The second data set I found was available on the data.ny.gov website for the latest “MTA Subway Stations”. I will pull this data dynamically as a GeoJSON using the sf package.
Conclusion -
After running my linear regression model, the summary displayed a p-value of 0.0005787 for all households. Because this p-value is less than 0.05, I can confidently conclude that there is a statistically significant relationship between a district’s wealth and its subway access. The line in my scatter plot goes slightly up and to the right which indicates that the wealthier neighborhoods have more stations. This affirms my initial assumption.
Using the heatmap I produced, it is evident that lower Manhattan around the financial district holds the most wealth distribution, with a median income of over $198K, and the most access to MTA subways, with district 101 alone having 23 stations. The Bronx holds the least wealth distribution, with a median income of less than $31K in district 203 and 206 and only 2 subway stations.

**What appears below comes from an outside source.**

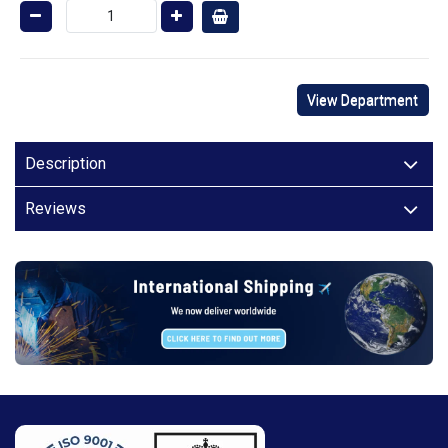
View Department
Description
Reviews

It is a very interesting analysis for me because my general experience is that folks who have lower income rely heavily on public transit to navigate their day to day. This disproportionate access to subways impacts the quality of life for individuals in these neighborhoods. They are much more limited in their ability to find alternative transportation methods due to income restrains. I would likely extend this analysis and see if I could find data on households with vehicles to compare further.